── THE INPUT
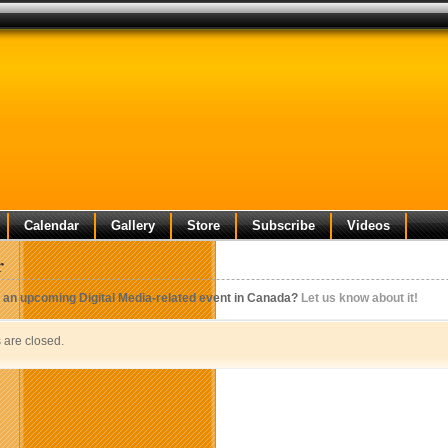
Calendar
Gallery
Store
Subscribe
Videos
r
 an upcoming Digital Media-related event in Canada?
Let us know about it!
are closed.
────
WORK REQUEST »
Print the full listing above exactly. Pictures stay out of the copy.

ANSWER TO THE PROBLEM »
Calendar
Gallery
Store
Subscribe
Videos
r
 an upcoming Digital Media-related event in Canada?
Let us know about it!
are closed.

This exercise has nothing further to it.